Only the lines from the top of the listing below to the line that has "जीवन के हर क्षेत्र" should be echoed, with both ends kept and pictures left out.
───── Records shown ─────
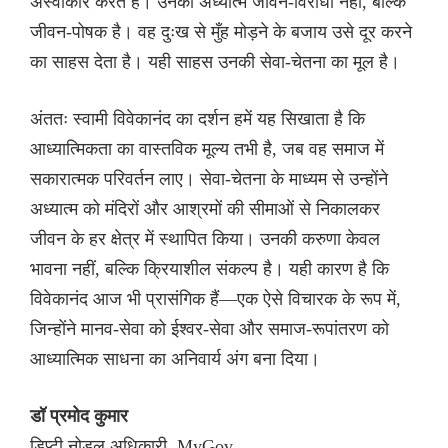
अस्वीकार करते हैं। उनका अध्यात्म जीवन-विरोधी नहीं, बल्कि
जीवन-पोषक है। वह दुःख से मुँह मोड़ने के बजाय उसे दूर करने
का साहस देता है। यही साहस उनकी सेवा-चेतना का मूल है।
अंततः स्वामी विवेकानंद का दर्शन हमें यह सिखाता है कि
आध्यात्मिकता का वास्तविक मूल्य तभी है, जब वह समाज में
सकारात्मक परिवर्तन लाए। सेवा-चेतना के माध्यम से उन्होंने
अध्यात्म को मंदिरों और आश्रमों की सीमाओं से निकालकर
जीवन के हर क्षेत्र में स्थापित किया। उनकी करुणा केवल
भावना नहीं, बल्कि क्रियाशील संकल्प है। यही कारण है कि
विवेकानंद आज भी प्रासंगिक हैं—एक ऐसे विचारक के रूप में,
जिन्होंने मानव-सेवा को ईश्वर-सेवा और समाज-रूपांतरण को
आध्यात्मिक साधना का अनिवार्य अंग बना दिया।
डॉ प्रमोद कुमार
डिप्टी नोडल अधिकारी, MyGov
─────
**Result of the exercise:**
अस्वीकार करते हैं। उनका अध्यात्म जीवन-विरोधी नहीं, बल्कि
जीवन-पोषक है। वह दुःख से मुँह मोड़ने के बजाय उसे दूर करने
का साहस देता है। यही साहस उनकी सेवा-चेतना का मूल है।
अंततः स्वामी विवेकानंद का दर्शन हमें यह सिखाता है कि
आध्यात्मिकता का वास्तविक मूल्य तभी है, जब वह समाज में
सकारात्मक परिवर्तन लाए। सेवा-चेतना के माध्यम से उन्होंने
अध्यात्म को मंदिरों और आश्रमों की सीमाओं से निकालकर
जीवन के हर क्षेत्र में स्थापित किया। उनकी करुणा केवल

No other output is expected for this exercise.